I love England, France, Vogue, espionage, nachos, WWI, the Mitfords & naps. 

Currently reading

The Greater Journey: Americans in Paris
David McCullough

Wake: A Novel

Wake - Anna Hope This book was perfectly lovely. Unlike other, recent books set during WWI (ahem, Daughters of Mars), it didn't attempt to be a sweeping epic; instead it focused on three women and their lives in the war's aftermath. Evelyn is embittered by the loss of her fiance and now spends her days working in the pensions office and handling claims from angry veterans, nineteen-year old Hettie lost her father to the Spanish flu and her brother is suffering from shell shock, but she is ready to enjoy life, and Ada's once-happy marriage is falling apart because of her inability to move on from her son's death and its mysterious circumstances. The women are all loosely connected and their stories play out against the larger frame of the armistice and the burial of the Unknown Warrior. Miniture snippets of others' perspectives (French and Irish soldiers, a little girl waiting with her father to view the procession) are interspersed as the coffin makes its way from France to England.

This is not a groundbreaking plot -- the stories were incredibly sad, but familiar to anyone who has read fiction set during the same time period. Still, that doesn't lessen the impact of how bleak and complicated their situations are. It did a lovely job of expressing the frustration these women felt - the war is over, but it has impacted every aspect of their lives.

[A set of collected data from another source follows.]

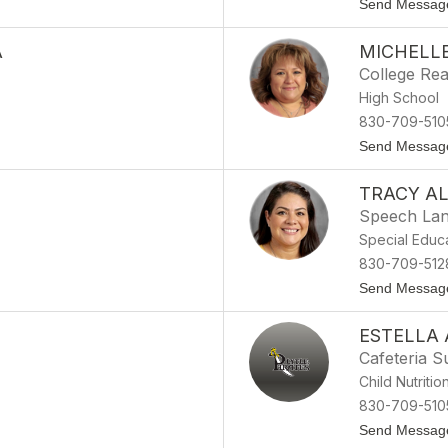
Send Messag
A
MICHELL
College Rea
High School
830-709-510
Send Messag
TRACY A
Speech Lang
Special Educ
830-709-512
Send Messag
ESTELLA
Cafeteria S
Child Nutritio
830-709-510
Send Messag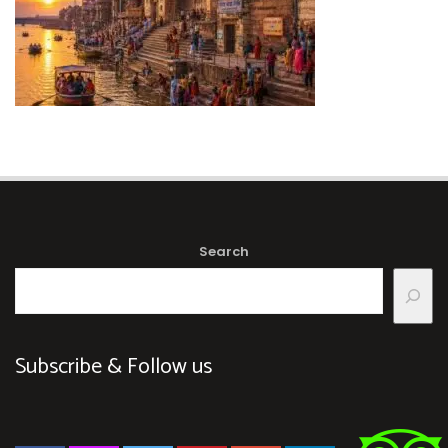
Search
Subscribe & Follow us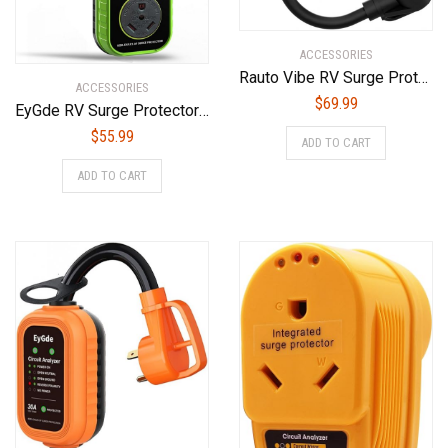
ACCESSORIES
Rauto Vibe RV Surge Protector 30 Amp LED Digital Display Real Time Voltage State Power Defender with Protection Circuit Analyzer 125VAC
ACCESSORIES
$
69.99
EyGde RV Surge Protector 30 Amp – Upgraded RV Circuit Analyzer with Waterproof Cover, UL Certified Power Voltage Protection Guard Camper Accessories for Travel Trailers
$
55.99
ADD TO CART
ADD TO CART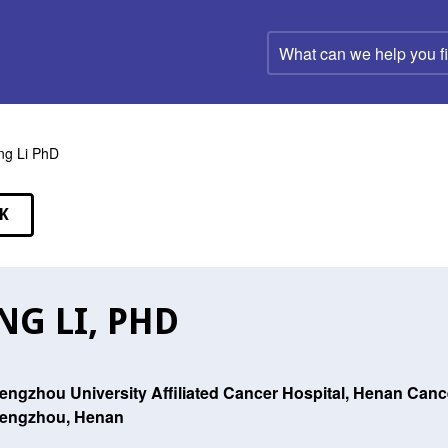
What
can
we
help
you
find?
ng Li PhD
K
EAKERS
NG LI, PHD
engzhou University Affiliated Cancer Hospital, Henan Canc
engzhou, Henan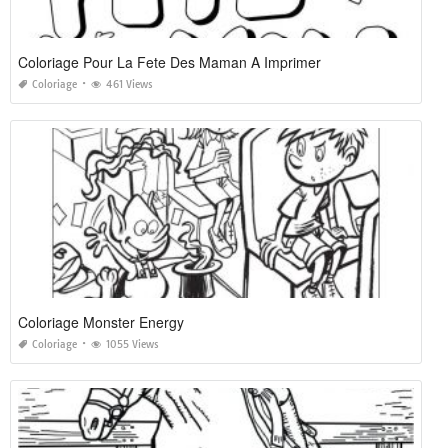
Coloriage Pour La Fete Des Maman A Imprimer
Coloriage
461 Views
Coloriage Monster Energy
Coloriage
1055 Views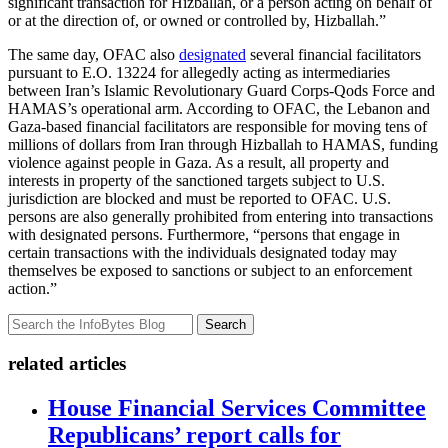
significant transaction for Hizballah, or a person acting on behalf of
or at the direction of, or owned or controlled by, Hizballah.”
The same day, OFAC also
designated
several financial facilitators
pursuant to E.O. 13224 for allegedly acting as intermediaries
between Iran’s Islamic Revolutionary Guard Corps-Qods Force and
HAMAS’s operational arm. According to OFAC, the Lebanon and
Gaza-based financial facilitators are responsible for moving tens of
millions of dollars from Iran through Hizballah to HAMAS, funding
violence against people in Gaza. As a result, all property and
interests in property of the sanctioned targets subject to U.S.
jurisdiction are blocked and must be reported to OFAC. U.S.
persons are also generally prohibited from entering into transactions
with designated persons. Furthermore, “persons that engage in
certain transactions with the individuals designated today may
themselves be exposed to sanctions or subject to an enforcement
action.”
Search
related articles
House Financial Services Committee
Republicans’ report calls for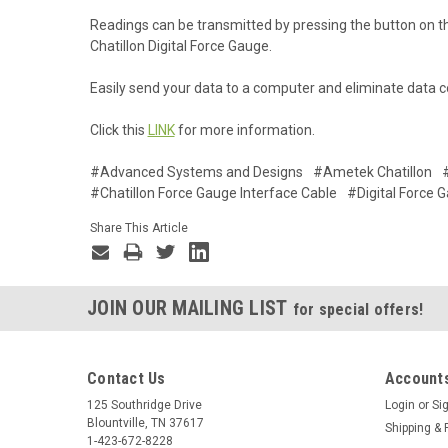
Readings can be transmitted by pressing the button on 
Chatillon Digital Force Gauge.
Easily send your data to a computer and eliminate data co
Click this
LINK
for more information.
#Advanced Systems and Designs
#Ametek Chatillon
#Chatillon Force Gauge Interface Cable
#Digital Force 
Share This Article
JOIN OUR MAILING LIST
for special offers!
Contact Us
Accounts
125 Southridge Drive
Login
or
Si
Blountville, TN 37617
Shipping & 
1-423-672-8228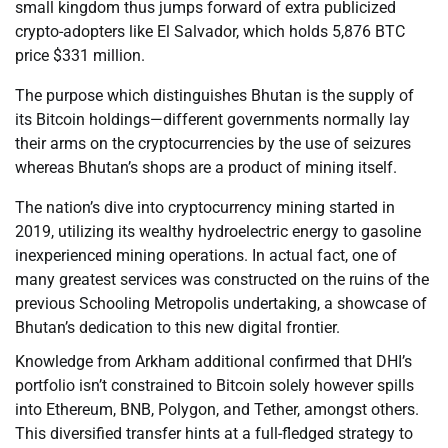
small kingdom thus jumps forward of extra publicized
crypto-adopters like El Salvador, which holds 5,876 BTC
price $331 million.
The purpose which distinguishes Bhutan is the supply of
its Bitcoin holdings—different governments normally lay
their arms on the cryptocurrencies by the use of seizures
whereas Bhutan’s shops are a product of mining itself.
The nation’s dive into cryptocurrency mining started in
2019, utilizing its wealthy hydroelectric energy to gasoline
inexperienced mining operations. In actual fact, one of
many greatest services was constructed on the ruins of the
previous Schooling Metropolis undertaking, a showcase of
Bhutan’s dedication to this new digital frontier.
Knowledge from Arkham additional confirmed that DHI’s
portfolio isn’t constrained to Bitcoin solely however spills
into Ethereum, BNB, Polygon, and Tether, amongst others.
This diversified transfer hints at a full-fledged strategy to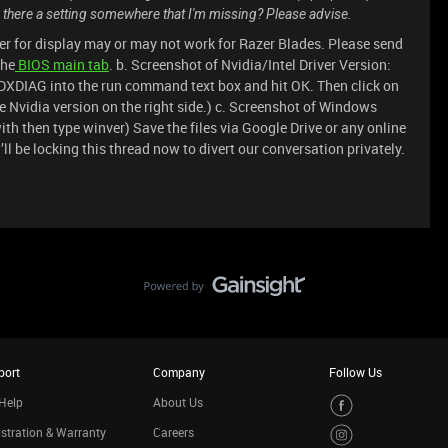
s there a setting somewhere that I'm missing? Please advise.
er for display may or may not work for Razer Blades. Please send
the
BIOS main tab
. b. Screenshot of Nvidia/Intel Driver Version:
DXDIAG into the run command text box and hit OK. Then click on
he Nvidia version on the right side.) c. Screenshot of Windows
th then type winver) Save the files via Google Drive or any online
 I’ll be locking this thread now to divert our conversation privately.
port
Company
Follow Us
Help
About Us
stration & Warranty
Careers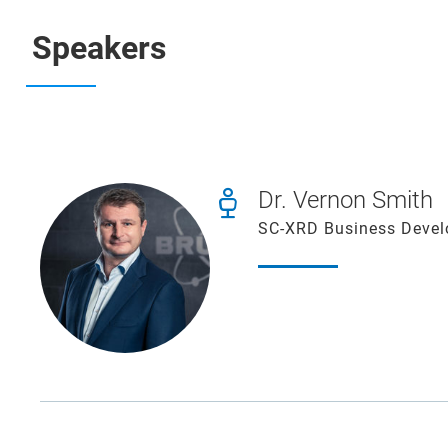
Speakers
Dr. Vernon Smith
SC-XRD Business Devel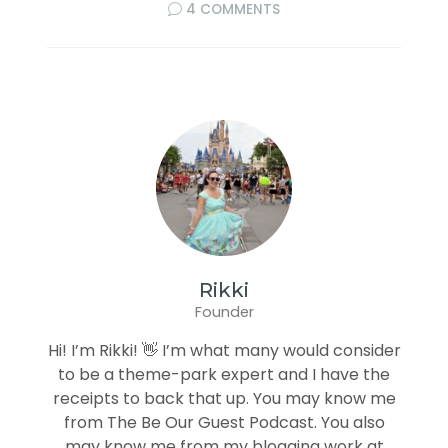
4 COMMENTS
Rikki
Founder
Hi! I’m Rikki! 👋 I’m what many would consider
to be a theme-park expert and I have the
receipts to back that up. You may know me
from The Be Our Guest Podcast. You also
may know me from my blogging work at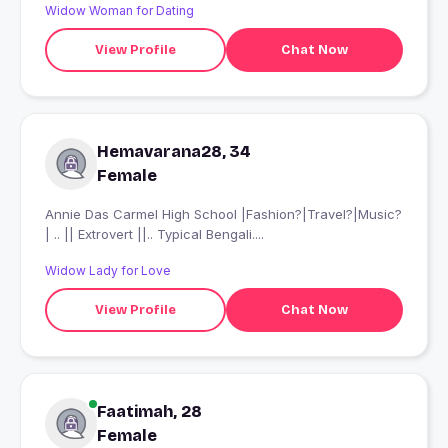
Widow Woman for Dating
View Profile
Chat Now
Hemavarana28, 34
Female
Annie Das Carmel High School |Fashion?|Travel?|Music?
| .. || Extrovert ||.. Typical Bengali....
Widow Lady for Love
View Profile
Chat Now
Faatimah, 28
Female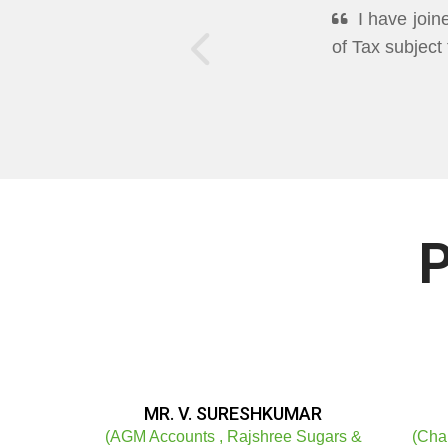
DEEPPAN A
Excellent Mo
well in Cleari
P
MR. V. SURESHKUMAR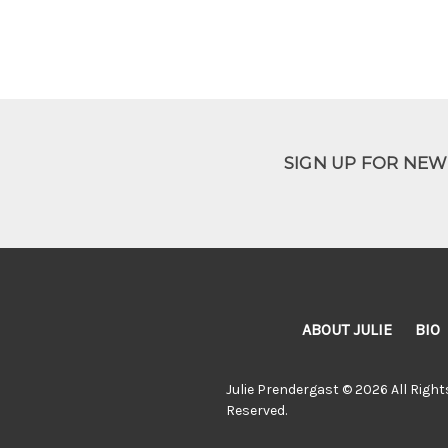
SIGN UP FOR NE
ABOUT JULIE
BIO
Julie Prendergast © 2026 All Right
Reserved.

Many people are unable to move on, civilians from the loss of a husband, son, fiance, or friend, or because they themselves have served and are suffering from their horrible experiences. Hettie exemplifies the younger generation, keen to move on and frustrated that everyone else seems stuck in the past. Her frustration can come across as selfish -- she doesn't understand why she has to fork over half her wages while her brother, who suffers from shell shock, sits silently staring out the window -- but it is palpable. Her entire life is just beginning but she has no where to go and no way out. The war has ruined things for everyone.

My only issue is that everything is too neatly resolved for a book that raises such complicated issues, but still, it was nice to get a female perspective.